▶ **EXERCISE BRIEF**: Transcribe only the lines of the listing below from the one holding "Phone: +46 703 10 35 00" through the one holding "Südwestpfalz und der Saarpfalz", inclusive, without any change.

▶ **SOURCE RECORDS**:
++++++++++

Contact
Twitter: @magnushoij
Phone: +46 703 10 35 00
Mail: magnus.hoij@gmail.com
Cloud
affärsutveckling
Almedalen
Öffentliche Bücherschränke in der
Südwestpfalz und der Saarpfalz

++++++++++

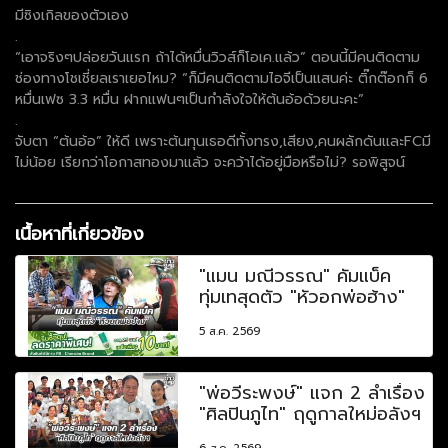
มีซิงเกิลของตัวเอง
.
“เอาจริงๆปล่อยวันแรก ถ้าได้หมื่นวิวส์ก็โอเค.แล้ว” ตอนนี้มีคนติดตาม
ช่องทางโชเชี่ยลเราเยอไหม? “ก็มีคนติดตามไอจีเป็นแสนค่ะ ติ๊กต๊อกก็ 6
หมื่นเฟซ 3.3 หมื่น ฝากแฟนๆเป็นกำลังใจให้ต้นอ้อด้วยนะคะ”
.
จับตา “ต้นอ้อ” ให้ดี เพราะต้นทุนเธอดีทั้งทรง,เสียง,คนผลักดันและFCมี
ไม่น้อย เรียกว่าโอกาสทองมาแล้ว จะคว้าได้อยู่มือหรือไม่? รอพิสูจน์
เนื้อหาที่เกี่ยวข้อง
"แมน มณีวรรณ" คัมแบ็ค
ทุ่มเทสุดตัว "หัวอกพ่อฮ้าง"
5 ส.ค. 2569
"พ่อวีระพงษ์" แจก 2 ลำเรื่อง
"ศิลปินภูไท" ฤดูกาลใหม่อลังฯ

++++++++++

▶ **FINISHED TASK**:
Phone: +46 703 10 35 00
Mail: magnus.hoij@gmail.com
Cloud
affärsutveckling
Almedalen
Öffentliche Bücherschränke in der
Südwestpfalz und der Saarpfalz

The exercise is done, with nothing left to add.